Extracted page text data
######

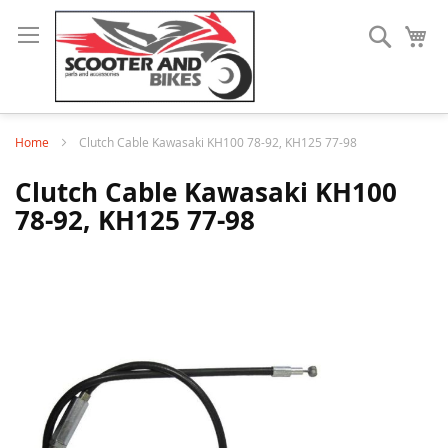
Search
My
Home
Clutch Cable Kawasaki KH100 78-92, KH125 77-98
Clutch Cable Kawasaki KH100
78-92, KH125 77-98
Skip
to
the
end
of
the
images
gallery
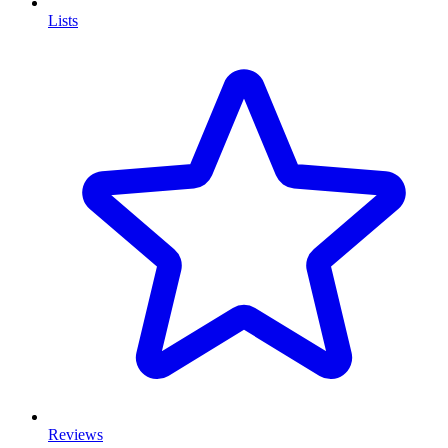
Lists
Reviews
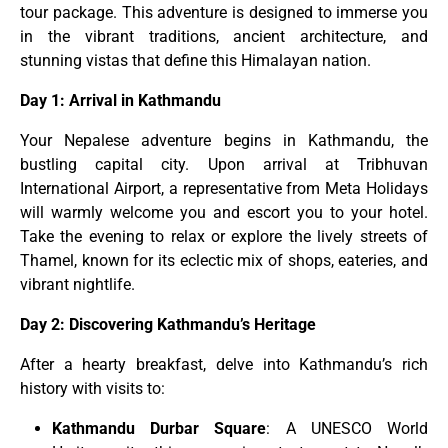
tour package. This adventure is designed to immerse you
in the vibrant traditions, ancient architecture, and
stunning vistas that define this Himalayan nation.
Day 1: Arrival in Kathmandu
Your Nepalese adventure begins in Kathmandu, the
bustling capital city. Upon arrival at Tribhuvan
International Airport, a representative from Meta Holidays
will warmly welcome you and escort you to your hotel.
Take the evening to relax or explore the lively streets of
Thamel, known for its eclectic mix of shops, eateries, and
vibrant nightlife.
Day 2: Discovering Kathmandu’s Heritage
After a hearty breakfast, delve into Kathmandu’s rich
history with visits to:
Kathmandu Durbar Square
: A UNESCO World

######

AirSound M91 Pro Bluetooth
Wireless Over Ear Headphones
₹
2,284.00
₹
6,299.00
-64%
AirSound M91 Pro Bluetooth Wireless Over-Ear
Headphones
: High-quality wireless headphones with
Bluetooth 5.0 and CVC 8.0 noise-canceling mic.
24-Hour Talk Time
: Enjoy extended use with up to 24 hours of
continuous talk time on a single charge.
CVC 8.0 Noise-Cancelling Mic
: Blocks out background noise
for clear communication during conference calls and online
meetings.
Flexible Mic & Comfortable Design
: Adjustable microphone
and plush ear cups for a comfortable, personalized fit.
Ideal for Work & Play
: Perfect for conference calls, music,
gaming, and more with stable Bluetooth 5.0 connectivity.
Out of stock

######

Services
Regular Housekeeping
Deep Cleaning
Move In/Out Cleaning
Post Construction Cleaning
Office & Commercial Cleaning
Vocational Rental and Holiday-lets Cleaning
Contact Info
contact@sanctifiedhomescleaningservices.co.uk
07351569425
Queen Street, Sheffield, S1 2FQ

######

* What needs to be done *
Starting from the records above, filter out all lines except those containing the word "vibrant".

* Exercise answer *
in the vibrant traditions, ancient architecture, and
vibrant nightlife.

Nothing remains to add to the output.